> [Saved entries]
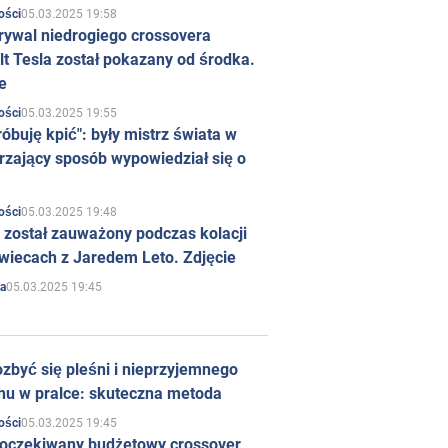
05.03.2025 19:58
ości
rywal niedrogiego crossovera
t Tesla został pokazany od środka.
e
05.03.2025 19:55
ości
róbuję kpić": były mistrz świata w
rzający sposób wypowiedział się o
05.03.2025 19:48
ości
 został zauważony podczas kolacji
wiecach z Jaredem Leto. Zdjęcie
05.03.2025 19:45
a
zbyć się pleśni i nieprzyjemnego
hu w pralce: skuteczna metoda
05.03.2025 19:45
ości
 oczekiwany budżetowy crossover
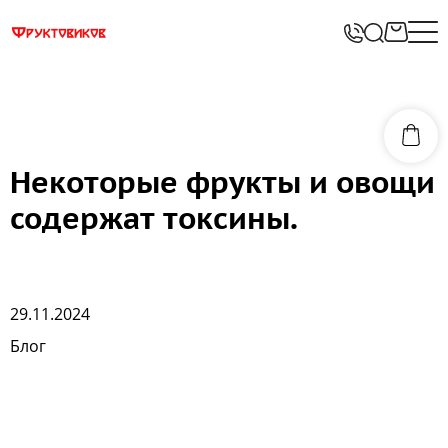
Некоторые фрукты и овощи
содержат токсины.
29.11.2024
Блог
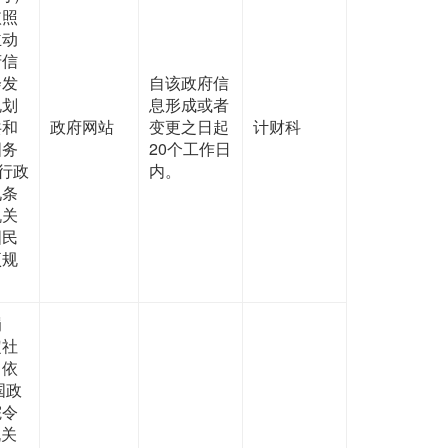
依照
主动
府信
会发
自该政府信
规划
息形成或者
共和
政府网站
变更之日起
计财科
国务
20个工作日
行政
内。
九条
机关
国民
项规
。
罚
定社
当依
国政
院令
机关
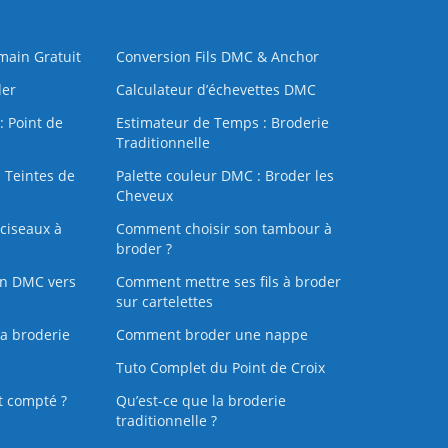
 main Gratuit
Conversion Fils DMC & Anchor
der
Calculateur d’échevettes DMC
: Point de
Estimateur de Temps : Broderie
Traditionnelle
 Teintes de
Palette couleur DMC : Broder les
Cheveux
ciseaux à
Comment choisir son tambour à
broder ?
on DMC vers
Comment mettre ses fils à broder
sur cartelettes
la broderie
Comment broder une nappe
Tuto Complet du Point de Croix
t compté ?
Qu’est-ce que la broderie
traditionnelle ?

> [Problem to solve]
Please find every line in the records above that holds the word "Comment" and copy it.

> [Written solution]
Comment choisir son tambour à
Comment mettre ses fils à broder
Comment broder une nappe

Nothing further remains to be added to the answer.